At Utica the New York-Buffalo highway has a sea level elevation of about 440 feet, the same as that of the divide at Karner's, between Albany and Schenectady. The Utica-Syracuse highway reaches its highest point at Lairdsville, 10 miles west of Utica and 3 miles west of Kirkland, at a sea elevation of 720 feet.

Utica is the "Cross-Roads of New York" on the most important automobile route in the world — the albany to Buffalo Highway (Iroquois Trail), comprising the Mohawk Turnpike in its eastern section (Albany to Utica) and the Seneca Road in its western section (Utica to Buffalo).

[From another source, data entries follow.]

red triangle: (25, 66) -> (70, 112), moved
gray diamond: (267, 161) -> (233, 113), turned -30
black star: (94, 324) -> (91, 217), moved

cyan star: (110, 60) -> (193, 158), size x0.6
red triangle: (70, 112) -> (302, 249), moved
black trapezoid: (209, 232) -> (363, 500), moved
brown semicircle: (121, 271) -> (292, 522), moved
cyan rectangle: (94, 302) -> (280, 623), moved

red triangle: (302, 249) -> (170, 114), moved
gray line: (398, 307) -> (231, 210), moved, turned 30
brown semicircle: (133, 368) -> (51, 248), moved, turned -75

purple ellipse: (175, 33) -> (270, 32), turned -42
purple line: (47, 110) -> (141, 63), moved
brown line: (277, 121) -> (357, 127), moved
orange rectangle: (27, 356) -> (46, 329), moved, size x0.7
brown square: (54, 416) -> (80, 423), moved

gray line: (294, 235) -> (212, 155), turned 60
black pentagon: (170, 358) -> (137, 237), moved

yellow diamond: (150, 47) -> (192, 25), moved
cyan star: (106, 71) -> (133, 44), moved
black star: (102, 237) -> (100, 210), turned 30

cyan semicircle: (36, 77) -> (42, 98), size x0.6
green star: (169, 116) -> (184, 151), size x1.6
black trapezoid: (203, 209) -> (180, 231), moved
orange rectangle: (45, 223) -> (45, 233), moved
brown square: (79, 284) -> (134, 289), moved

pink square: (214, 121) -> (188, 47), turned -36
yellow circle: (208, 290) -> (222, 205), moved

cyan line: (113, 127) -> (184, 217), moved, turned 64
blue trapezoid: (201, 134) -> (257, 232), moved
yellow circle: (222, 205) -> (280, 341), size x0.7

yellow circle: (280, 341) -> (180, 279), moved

Utica is a center where several automobile trunk lines meet. They radiate north, south, east and west from Utica. The foregoing railroad routes are practically paralleled by these important highroads and they are important as freight as well as passenger motor car routes. Motorists run north over these roads to the Adirondacks, Thousand Islands and Canada, and south to the Susquehanna Valley. The Mohawk Turnpike here connects with the Seneca Road westward to Syracuse, Rochester and Buffalo and thence to Chicago and the Pacific Coast.

On the western limits of Whitesboro, and over one mile east of Oriskany, is the Barge Canal Lock No. 20, which is the eastern lock of the canal summit level running westward 18 m., to New London, marking the divide between the waters of the Great Lakes and the Atlantic seaboard. This Oriskany lock raises the water from a sea level elevation of 404 feet below to 420 feet sea elevation of the summit level above the lock.

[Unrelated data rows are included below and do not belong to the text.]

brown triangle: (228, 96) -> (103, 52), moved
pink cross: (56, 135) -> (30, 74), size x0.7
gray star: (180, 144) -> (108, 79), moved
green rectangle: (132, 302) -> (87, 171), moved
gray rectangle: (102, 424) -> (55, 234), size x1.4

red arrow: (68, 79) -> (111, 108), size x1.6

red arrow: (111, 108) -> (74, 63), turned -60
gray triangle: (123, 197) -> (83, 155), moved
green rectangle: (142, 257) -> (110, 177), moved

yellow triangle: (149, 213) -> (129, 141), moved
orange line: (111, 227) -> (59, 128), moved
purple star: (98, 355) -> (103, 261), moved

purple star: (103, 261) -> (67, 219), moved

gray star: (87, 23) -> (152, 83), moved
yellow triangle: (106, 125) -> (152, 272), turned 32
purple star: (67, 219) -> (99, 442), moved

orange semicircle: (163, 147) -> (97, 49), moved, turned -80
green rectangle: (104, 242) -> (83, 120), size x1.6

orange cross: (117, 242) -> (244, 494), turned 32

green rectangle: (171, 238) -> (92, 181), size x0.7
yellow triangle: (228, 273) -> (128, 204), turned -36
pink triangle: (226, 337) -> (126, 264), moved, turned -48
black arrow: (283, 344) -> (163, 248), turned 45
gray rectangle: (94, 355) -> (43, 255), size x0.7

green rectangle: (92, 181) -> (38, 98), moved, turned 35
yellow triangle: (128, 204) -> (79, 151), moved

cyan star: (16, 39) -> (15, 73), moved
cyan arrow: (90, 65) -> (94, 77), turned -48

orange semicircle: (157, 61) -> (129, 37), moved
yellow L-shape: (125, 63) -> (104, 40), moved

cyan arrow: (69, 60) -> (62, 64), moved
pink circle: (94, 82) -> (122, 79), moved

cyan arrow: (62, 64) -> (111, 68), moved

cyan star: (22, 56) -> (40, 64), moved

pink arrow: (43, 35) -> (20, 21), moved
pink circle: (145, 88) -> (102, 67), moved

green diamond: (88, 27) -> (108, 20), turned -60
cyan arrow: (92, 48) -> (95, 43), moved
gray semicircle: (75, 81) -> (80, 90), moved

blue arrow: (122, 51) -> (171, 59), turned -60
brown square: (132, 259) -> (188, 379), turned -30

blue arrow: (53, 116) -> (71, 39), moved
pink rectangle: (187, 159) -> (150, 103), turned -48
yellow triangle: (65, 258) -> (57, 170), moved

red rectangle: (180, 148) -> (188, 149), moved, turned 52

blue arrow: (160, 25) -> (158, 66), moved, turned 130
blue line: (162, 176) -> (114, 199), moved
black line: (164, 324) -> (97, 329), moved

A bridge crosses the canal just above this lock. Over it a highway runs north through Marcy to the Black river and Adirondack roads which diverge at Barneveld.

From Rome, main automobile routes run northwesterly through Camden to Pulaski and Oswego on the Lake Ontario road, running from Niagara Falls to Ogdensburg.

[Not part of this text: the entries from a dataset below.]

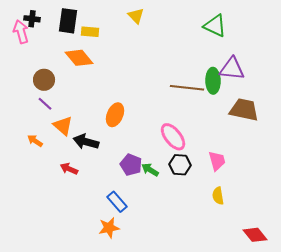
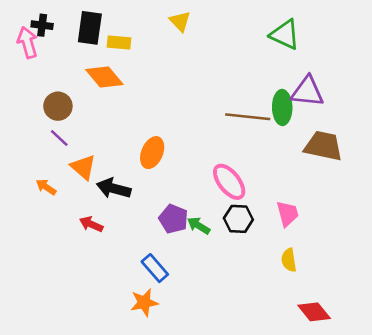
red diamond: (255, 235) -> (314, 312), moved

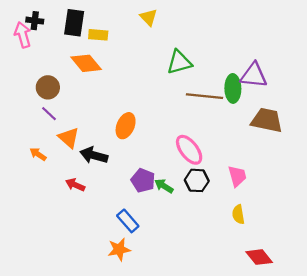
green triangle: (285, 35) -> (179, 62), moved, turned -40

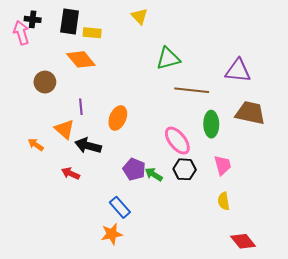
green ellipse: (233, 88) -> (211, 124), moved
purple line: (49, 114) -> (81, 107), moved, turned 42

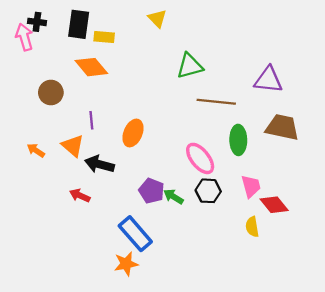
orange arrow: (36, 145) -> (36, 150), moved
blue rectangle: (120, 207) -> (135, 234), size x1.4
red diamond: (243, 241) -> (274, 205), moved

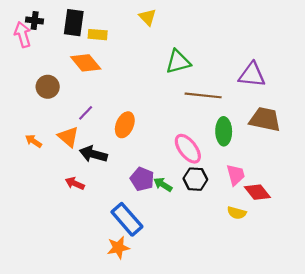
purple line: (91, 120) -> (86, 113), turned 49
yellow semicircle: (252, 227) -> (237, 213), turned -66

The automobile route, along the Mohawk river and Lansing Kill north from Rome to Boonville, is one of the favorite picturesque drives in the western Mohawk Valley. Along the beautiful little upper valley of the Mohawk, one passes the State Fish Hatchery, attractive Lake Delta, where the Teugega Country Club has its house and golf links; and, three miles beyond, one comes to the little village of Westernville, 8 m. n. of Rome. In the Presbyterian church cemetery lies the grave of Gen. William Floyd, Signer of the Declaration of Independence.

Mohawk Valley people are justly proud to have had (1804-1821) as a citizen, General William Floyd, one of the makers of America and a signer of the Declaration of Independence, and to point to his last resting place along the Mohawk. He was born at Brookhaven, L. I., in 1734, came to the township of Floyd in 1804 and died at Westernville in 1821. General Floyd was a prominent soldier and legislator.

We come to the end of the Old Mohawk Turnpike at the American Corner in Rome — a fitting name for the ending of the most American of American roads — a highway which should serve to quicken the pulse of every son and daughter of Uncle Sam and to renew our pledges of service and loyalty to the liberties of America, for which Americans fought, bled and died on the Old Mohawk Turnpike.